New Delhi — Police and army troops fired into battling crowds of Hindus of opposing castes in western India Saturday, killing four people, including a 2yearold boy, and wounding 20 others, government radio reported.

State-run All India Radio said violence erupted for a second day in a row in the cities of Baroda and Ahmedabad in Gujarat state, 480 miles southwest of New Delhi. Ten people were killed Friday.

The violence came amid calls for a general strike to protest government policies that reserve places in colleges for lowcaste Hindus and provide rapid promotion for lowcaste people in the civil service.

The radio and the Press Trust of India domestic news agency said police in Baroda fired 25 rounds to quell clashing groups early Saturday morning, killing the 2yearold boy as he slept outside his house.

A stray bullet also killed a middle-aged woman who was in bed and a young man involved in the fighting was shot to death, the Press Trust said.

Ten people’ were wounded in the Baroda violence, it said.

An official report said Police opened fire as opposing caste groups battled with knives and clubs.
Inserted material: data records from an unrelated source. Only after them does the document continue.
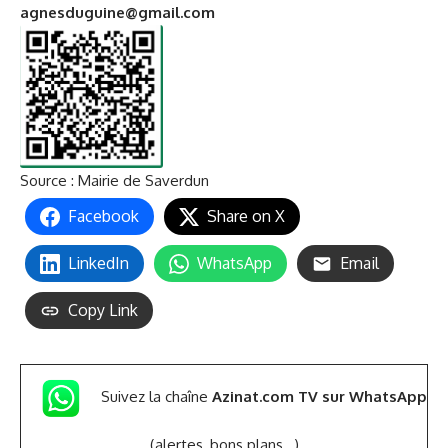
agnesduguine@gmail.com
Source :
Mairie de Saverdun
Facebook
Share on X
LinkedIn
WhatsApp
Email
Copy Link
Suivez la chaîne
Azinat.com TV sur WhatsApp
(alertes, bons plans,..)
They also fired 96 tear gas canisters to break up the fighting, which raged for 14 hours Saturday.

In Ahmedabad, the state’s largest city, army troops opened fire in a district of the old section of the city where caste conflict and religious rivalry between Hindus and Moslems has been fiercest.
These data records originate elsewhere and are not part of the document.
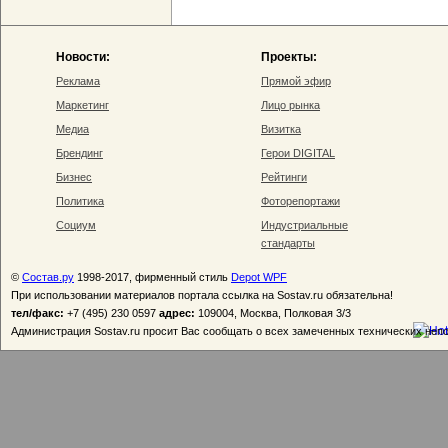
Новости:
Проекты:
Реклама
Прямой эфир
Маркетинг
Лицо рынка
Медиа
Визитка
Брендинг
Герои DIGITAL
Бизнес
Рейтинги
Политика
Фоторепортажи
Социум
Индустриальные
стандарты
©
Состав.ру
1998-2017, фирменный стиль
Depot WPF
При использовании материалов портала ссылка на Sostav.ru обязательна!
тел/факс:
+7 (495) 230 0597
адрес:
109004, Москва, Полковая 3/3
Администрация Sostav.ru просит Вас сообщать о всех замеченных технических неп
An army spokesman said one person was killed and six injured, including three people who received stab wounds in street fighting.

The Press Trust said four people were injured in a bomb explosion in the city Saturday night.
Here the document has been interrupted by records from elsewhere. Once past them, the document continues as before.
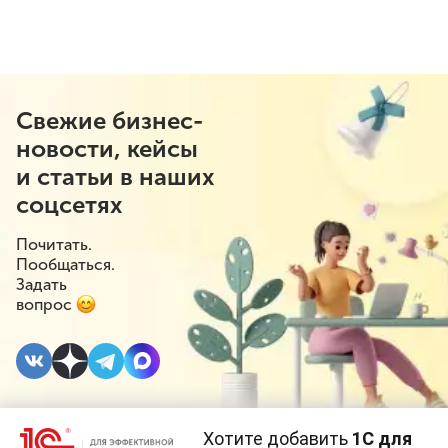
Свежие бизнес-
новости, кейсы
и статьи в наших
соцсетях
Почитать.
Пообщаться.
Задать
вопрос
Хотите добавить
1С для
24 ОКТЯБРЯ 2022
#⁣Маркировка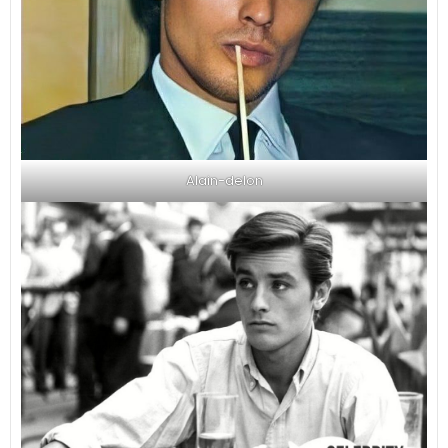
Alain-delon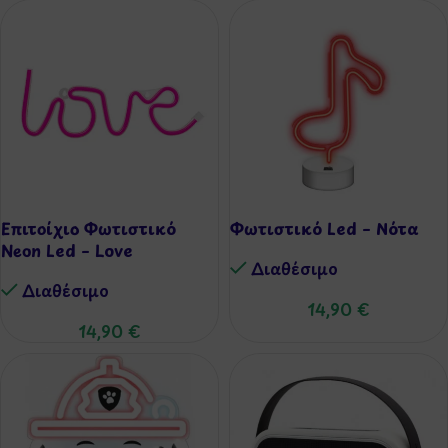
Επιτοίχιο Φωτιστικό
Φωτιστικό Led – Νότα
Neon Led – Love
Διαθέσιμo
Διαθέσιμo
14,90
€
14,90
€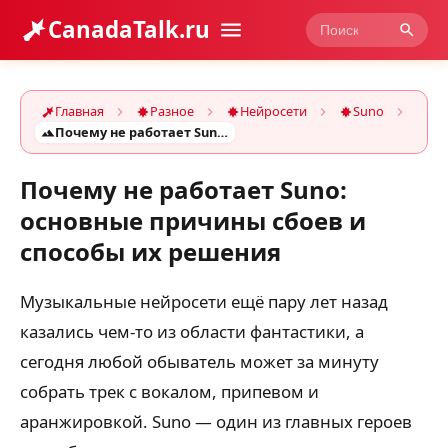
CanadaTalk.ru
Главная
Разное
Нейросети
Suno
Почему не работает Suno: основные причины сбоев и способы их решения
Почему не работает Suno:
основные причины сбоев и
способы их решения
Музыкальные нейросети ещё пару лет назад
казались чем-то из области фантастики, а
сегодня любой обыватель может за минуту
собрать трек с вокалом, припевом и
аранжировкой. Suno — один из главных героев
Central areas of the city were put under indefinite curfew.

A police jeep was set afire and mobs hurled light bulbs filled with acid at police in Surat city, 120 miles south of Ahmedabad, the official radio said.

The latest deaths raised to 141 the number of people killed in four months of strikes, demonstrations and riots against the government’s caste policies.

Gujarat state Home Minister Amarsinh Chaudhary said the government was determined to end the clashes. He said calling for a strike was sufficient cause for arrest.

The state has experienced strikes by doctor’s civil servants, shopkeepers and students in the campaign to end advantages for the lower castes.

Leaders of the campaign have said the advantages are unfair, cause inefficiency and perpetuate the caste system. They have called for reserved places in schools to be based on economic status rather than caste status.